As a scholar of medieval Christianity, I spend much of my time analyzing visionary literature. In my research on Elisabeth of Schönau, Hildegard of Bingen, and Gertrude of Helfta, I pursue questions about claims to extraordinary religious experience and the attempts of women to articulate the meaning they created from what they believed they saw, heard, and felt from God. In my teaching, I introduce the visionary works of these and other medieval women to students, inviting them to engage with these texts as artifacts of religious aspiration, of human collaborations in textual production, and of diverse adaptations to gender expectations. I came to the study of Dante in order to explore how his poetic vision would affect my understanding of the scope of medieval visionary literature, and thereby I also bring Dante into my teaching of medieval Christianity. Just as I have worked to move my students from seeing women's visionary discourse as mere "literary device," I have wanted to problematize an understanding of the Commedia as "merely" a literary or allegorical text and to enable students to engage with it as an authentically religious vision in the broadest sense of "vision." In the context of an advanced-level religion seminar on the role of visuality in medieval Christianity, I introduced Dante to students who had already read some works by medieval women visionaries and mystics, and our ensuing discussion of Dante circled around the comparison between him and Hildegard of Bingen, in particular.

From Hildegard's lifetime in the mid-twelfth century through the end of the Middle Ages, there is evidence of countless women who engaged in contemplative practices and perceived themselves drawn into the presence of God. Some of these women — by themselves or with collaborators — produced [End Page 105] texts attempting to describe their experience, and others were known only by hagiographical vitae produced about them by their confessors or followers. Although there is no inherent female essence in these texts, they can usefully be studied as a body of literature within the larger tradition of western Christian mysticism (Clark forthcoming), and unlike works associated with male mystics, such as Augustine, Bernard of Clairvaux, or Bonaventure, they have not been seriously examined in relation to Dante. Many texts associated with these medieval women mystics abound in the language of love and desire, ecstasy, suffering and loss, and the paradox of using words to describe what they claim to be transcendent and ineffable. Some offer narratives of movement toward God, of succor offered by saintly beings, of repentance and purification, of glimpses of the otherworld. All of these themes resonate with aspects of Dante's Commedia.

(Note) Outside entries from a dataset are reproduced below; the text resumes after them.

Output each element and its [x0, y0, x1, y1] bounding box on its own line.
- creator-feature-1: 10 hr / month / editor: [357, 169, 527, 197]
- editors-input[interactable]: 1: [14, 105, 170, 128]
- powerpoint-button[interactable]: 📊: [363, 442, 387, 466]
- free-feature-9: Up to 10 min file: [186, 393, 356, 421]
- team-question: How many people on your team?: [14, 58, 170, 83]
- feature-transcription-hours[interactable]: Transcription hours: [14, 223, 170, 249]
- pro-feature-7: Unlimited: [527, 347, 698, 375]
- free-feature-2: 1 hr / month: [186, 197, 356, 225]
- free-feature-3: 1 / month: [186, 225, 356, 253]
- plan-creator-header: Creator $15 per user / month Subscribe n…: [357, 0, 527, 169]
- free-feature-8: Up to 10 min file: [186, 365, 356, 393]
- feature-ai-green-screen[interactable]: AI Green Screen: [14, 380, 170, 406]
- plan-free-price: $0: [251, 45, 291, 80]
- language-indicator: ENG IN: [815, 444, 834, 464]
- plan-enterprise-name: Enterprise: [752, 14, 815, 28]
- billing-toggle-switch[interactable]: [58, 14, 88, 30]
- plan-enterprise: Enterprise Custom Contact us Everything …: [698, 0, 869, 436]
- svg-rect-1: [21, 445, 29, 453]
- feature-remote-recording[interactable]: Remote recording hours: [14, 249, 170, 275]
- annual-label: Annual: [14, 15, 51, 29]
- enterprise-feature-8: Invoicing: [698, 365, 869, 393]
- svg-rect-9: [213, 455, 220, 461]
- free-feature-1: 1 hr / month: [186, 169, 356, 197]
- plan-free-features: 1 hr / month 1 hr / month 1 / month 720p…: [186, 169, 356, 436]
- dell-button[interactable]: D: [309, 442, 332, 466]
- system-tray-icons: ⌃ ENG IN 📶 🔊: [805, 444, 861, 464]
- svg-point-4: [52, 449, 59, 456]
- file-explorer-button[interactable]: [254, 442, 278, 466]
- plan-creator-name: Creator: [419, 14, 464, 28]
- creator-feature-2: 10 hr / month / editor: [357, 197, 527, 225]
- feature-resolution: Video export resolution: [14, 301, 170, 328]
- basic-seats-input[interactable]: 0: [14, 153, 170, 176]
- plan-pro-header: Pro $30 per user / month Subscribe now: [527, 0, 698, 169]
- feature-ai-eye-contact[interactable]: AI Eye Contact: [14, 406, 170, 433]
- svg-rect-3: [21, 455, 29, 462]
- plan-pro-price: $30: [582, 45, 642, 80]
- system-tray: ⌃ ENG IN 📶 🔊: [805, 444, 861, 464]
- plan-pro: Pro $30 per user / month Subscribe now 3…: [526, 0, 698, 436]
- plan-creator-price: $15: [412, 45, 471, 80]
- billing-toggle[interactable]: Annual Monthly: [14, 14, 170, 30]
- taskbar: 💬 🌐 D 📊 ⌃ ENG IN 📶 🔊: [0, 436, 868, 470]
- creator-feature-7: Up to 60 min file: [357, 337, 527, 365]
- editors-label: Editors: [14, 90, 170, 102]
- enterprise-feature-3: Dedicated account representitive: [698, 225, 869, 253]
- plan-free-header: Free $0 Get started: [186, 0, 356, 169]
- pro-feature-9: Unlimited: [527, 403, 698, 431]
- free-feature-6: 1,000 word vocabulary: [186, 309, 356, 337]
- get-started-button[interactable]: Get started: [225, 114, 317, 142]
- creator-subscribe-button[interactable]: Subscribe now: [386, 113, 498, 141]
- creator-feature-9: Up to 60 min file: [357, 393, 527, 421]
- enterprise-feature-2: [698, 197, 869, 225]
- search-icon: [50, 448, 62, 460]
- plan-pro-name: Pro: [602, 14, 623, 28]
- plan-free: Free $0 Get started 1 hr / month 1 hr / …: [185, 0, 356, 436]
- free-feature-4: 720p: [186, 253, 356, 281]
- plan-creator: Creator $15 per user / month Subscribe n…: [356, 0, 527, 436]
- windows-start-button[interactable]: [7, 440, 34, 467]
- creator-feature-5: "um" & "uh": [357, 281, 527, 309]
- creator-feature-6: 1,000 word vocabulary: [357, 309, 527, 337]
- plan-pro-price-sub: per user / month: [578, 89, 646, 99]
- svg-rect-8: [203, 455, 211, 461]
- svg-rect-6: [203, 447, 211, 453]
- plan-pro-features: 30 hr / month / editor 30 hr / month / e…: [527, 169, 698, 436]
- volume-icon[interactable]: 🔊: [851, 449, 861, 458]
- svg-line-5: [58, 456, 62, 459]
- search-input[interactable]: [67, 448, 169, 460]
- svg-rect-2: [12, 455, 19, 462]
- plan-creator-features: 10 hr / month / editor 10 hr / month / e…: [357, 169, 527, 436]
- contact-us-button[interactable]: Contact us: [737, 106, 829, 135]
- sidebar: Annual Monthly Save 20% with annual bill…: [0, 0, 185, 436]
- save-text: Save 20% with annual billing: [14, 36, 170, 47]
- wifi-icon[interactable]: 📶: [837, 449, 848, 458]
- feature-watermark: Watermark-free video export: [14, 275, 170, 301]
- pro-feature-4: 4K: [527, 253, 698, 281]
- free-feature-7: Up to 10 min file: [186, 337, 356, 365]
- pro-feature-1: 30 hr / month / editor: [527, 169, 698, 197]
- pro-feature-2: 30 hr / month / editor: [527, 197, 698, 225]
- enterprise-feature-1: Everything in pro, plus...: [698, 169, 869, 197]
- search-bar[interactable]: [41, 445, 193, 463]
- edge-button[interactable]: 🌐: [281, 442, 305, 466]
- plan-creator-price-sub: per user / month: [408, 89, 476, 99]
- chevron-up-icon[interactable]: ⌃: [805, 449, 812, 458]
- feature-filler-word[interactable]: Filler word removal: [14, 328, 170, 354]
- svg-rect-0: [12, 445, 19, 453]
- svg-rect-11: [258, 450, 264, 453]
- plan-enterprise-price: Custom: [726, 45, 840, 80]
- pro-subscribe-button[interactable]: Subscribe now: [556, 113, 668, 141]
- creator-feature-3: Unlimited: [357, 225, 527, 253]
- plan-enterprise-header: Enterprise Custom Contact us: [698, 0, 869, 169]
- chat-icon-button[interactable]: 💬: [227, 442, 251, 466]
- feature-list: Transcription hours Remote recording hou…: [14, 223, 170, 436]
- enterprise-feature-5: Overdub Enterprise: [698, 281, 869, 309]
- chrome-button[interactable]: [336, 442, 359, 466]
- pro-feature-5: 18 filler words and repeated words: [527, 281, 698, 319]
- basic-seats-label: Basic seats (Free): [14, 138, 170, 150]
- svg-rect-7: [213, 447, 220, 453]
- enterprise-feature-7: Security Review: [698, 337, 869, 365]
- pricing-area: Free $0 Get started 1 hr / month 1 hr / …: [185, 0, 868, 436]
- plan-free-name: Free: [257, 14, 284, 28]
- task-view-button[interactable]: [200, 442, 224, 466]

For students, the exploration of comparison raises the question of influence: Did Dante know Hildegard's works or those of other medieval women mystics? There is no known evidence that Dante knew Hildegard, and her works had very limited circulation in Italy. Perhaps he knew the works of Mechthild of Hackeborn, a thirteenth-century German nun, and she has occasionally been suggested as the identity of the mysterious Matelda in the earthly paradise.1 Angela of Foligno, cited by Ubertino da Casale as an influence on his own mystical life in his Arbor Vitae Crucifixae Iesu, "a work undoubtedly known to Dante,"2 is not referred to by Dante. Strikingly, for all of Dante's parade of characters, only one woman author — mystical or otherwise — is alluded to in the Commedia, Clare of Assisi, creator of the monastic rule followed by a nun encountered in Paradise (Paradiso III, 97-103).3 No contemporary or recent holy woman is described. The religious landscape of Dante's Italy was full of holy women known for their mystical experience: Angela of Foligno, Umiliana of Cerchi, Gherardesca of Pisa, Margaret of Cortona, Cecilia of Florence, Clare of Montefalco, Margaret of Città di Castello. Perhaps Dante shared the sentiments of Franco Sacchetti, a Florentine writing only thirty years after Dante's death, that these women were somehow threatening — too familiar, too new, too unsophisticated (qtd. in Frugoni 1999: 152). Dante's silence about this remarkable aspect of his own religious world perhaps hints...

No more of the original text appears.